Johnco Carly, McGuire Joseph F, McBride Nicole M, Murphy Tanya K, Lewin Adam B, Storch Eric A
Department of Pediatrics, University of South Florida, USA; Centre for Emotional Health, Department of Psychology, Macquarie University, Sydney, Australia.

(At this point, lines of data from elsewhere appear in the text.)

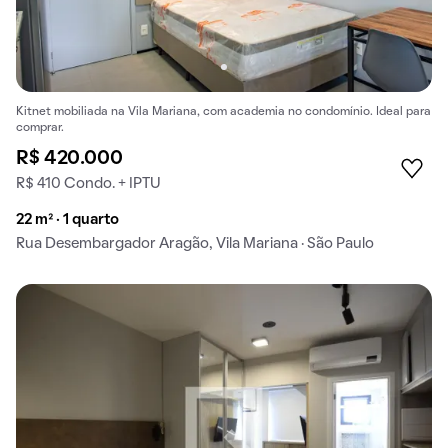
Kitnet mobiliada na Vila Mariana, com academia no condomínio. Ideal para
comprar.
R$ 420.000
R$ 410 Condo. + IPTU
22 m² · 1 quarto
Rua Desembargador Aragão, Vila Mariana · São Paulo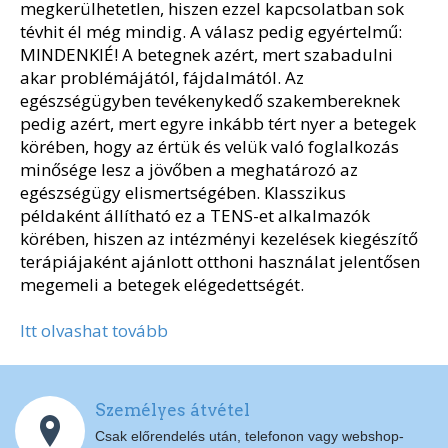
megkerülhetetlen, hiszen ezzel kapcsolatban sok
tévhit él még mindig. A válasz pedig egyértelmű:
MINDENKIÉ! A betegnek azért, mert szabadulni
akar problémájától, fájdalmától. Az
egészségügyben tevékenykedő szakembereknek
pedig azért, mert egyre inkább tért nyer a betegek
körében, hogy az értük és velük való foglalkozás
minősége lesz a jövőben a meghatározó az
egészségügy elismertségében. Klasszikus
példaként állítható ez a TENS-et alkalmazók
körében, hiszen az intézményi kezelések kiegészítő
terápiájaként ajánlott otthoni használat jelentősen
megemeli a betegek elégedettségét.
Itt olvashat tovább
Személyes átvétel
Csak előrendelés után, telefonon vagy webshop-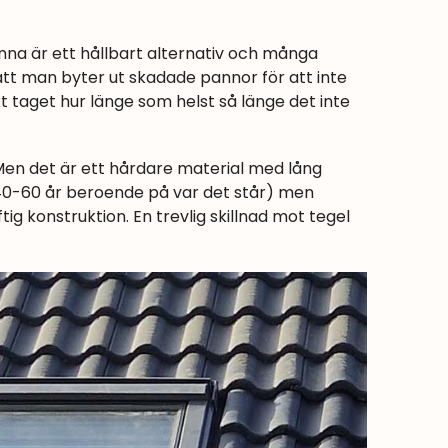
anna är ett hållbart alternativ och många
att man byter ut skadade pannor för att inte
t taget hur länge som helst så länge det inte
 Men det är ett hårdare material med lång
r 40-60 år beroende på var det står) men
tig konstruktion. En trevlig skillnad mot tegel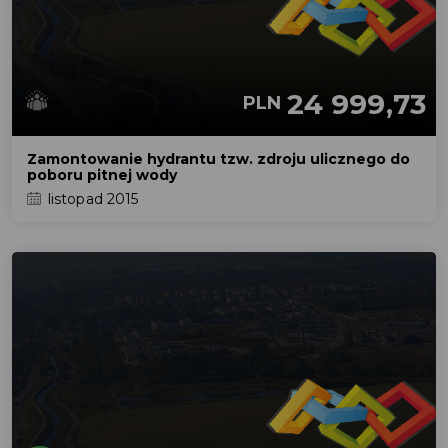
24 999,73
PLN
Zamontowanie hydrantu tzw. zdroju ulicznego do
poboru pitnej wody
listopad 2015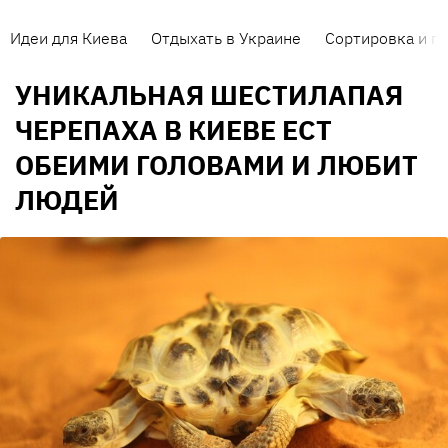
Идеи для Киева
Отдыхать в Украине
Сортировка и п
УНИКАЛЬНАЯ ШЕСТИЛАПАЯ
ЧЕРЕПАХА В КИЕВЕ ЕСТ
ОБЕИМИ ГОЛОВАМИ И ЛЮБИТ
ЛЮДЕЙ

Semel Institute for Neuroscience and Human Behavior, University of California Los Angeles, USA.
J Affect Disord. 2016 Aug;200:204-11. doi: 10.1016/j.jad.2016.04.027. Epub 2016 Apr 23.
This study examined the incidence and clinical correlates of suicidal ideation (SI) in youth with tic disorders (TD). The independent contribution of tics, anxiety, depressive and externalizing symptoms on SI severity in youth with TD was assessed.
Participants were 75 treatment-seeking youth with a TD (N=75) aged 6-18. Participants completed diagnostic assessments, clinician-ratings, self- and parent-report measures of emotional functioning and the presence and/or severity of suicidal ideation.
Based on youth-report, 61% of youth endorsed at least some symptoms of SI, and 8% endorsed symptoms that exceeded the clinically significant cut-off. Parents reported SI in 11% of cases, with generally poor agreement between parent- and youth-report. Suicidal ideation correlated with higher anxiety, depressive and externalizing symptoms, affective lability, and with poorer distress tolerance and overall functioning. Anxiety, depressive and externalizing symptoms showed an independent relationship with SI. Tic severity was not associated with SI. Rather, higher tic severity was associated with an increase in anxiety symptoms, which in turn, was associated with greater SI severity.
Cross-sectional data limits causal conclusions. Diagnosis was based on unstructured assessments by expert clinicians, including consensus diagnosis, rather than structured clinical interviews.
Around 8-11% of youth with TD experienced SI. Tic severity did not have any direct influence on SI, however the presence of comorbid anxiety and depressive symptoms significantly increases this risk. Results suggest that it is psychiatric comorbidity, rather than tics themselves, that predispose youth with tic disorders to increased risk of suicidality.
本研究调查了抽动障碍(TD)青少年自杀观念(SI)的发生率及其临床相关因素。评估了抽动、焦虑、抑郁和外化症状对TD青少年SI严重程度的独立影响。
参与者为75名6 - 18岁寻求治疗的TD青少年(N = 75)。参与者完成了诊断评估、临床医生评分、自我及家长报告的情绪功能测量以及自杀观念的存在情况和/或严重程度。
根据青少年报告,61%的青少年认可至少一些SI症状,8%认可超过临床显著临界值的症状。家长报告11%的病例存在SI,家长与青少年报告之间的一致性普遍较差。自杀观念与更高的焦虑、抑郁和外化症状、情感不稳定以及更低的痛苦耐受性和整体功能相关。焦虑、抑郁和外化症状与SI呈独立关系。抽动严重程度与SI无关。相反,更高的抽动严重程度与焦虑症状增加相关,而焦虑症状又与更高的SI严重程度相关。
横断面数据限制了因果结论。诊断基于专家临床医生的非结构化评估,包括共识诊断,而非结构化临床访谈。
约8 - 11%的TD青少年经历过SI。抽动严重程度对SI没有直接影响,然而共病焦虑和抑郁症状的存在显著增加了这种风险。结果表明,是精神共病,而非抽动本身,使患有抽动障碍的青少年自杀风险增加。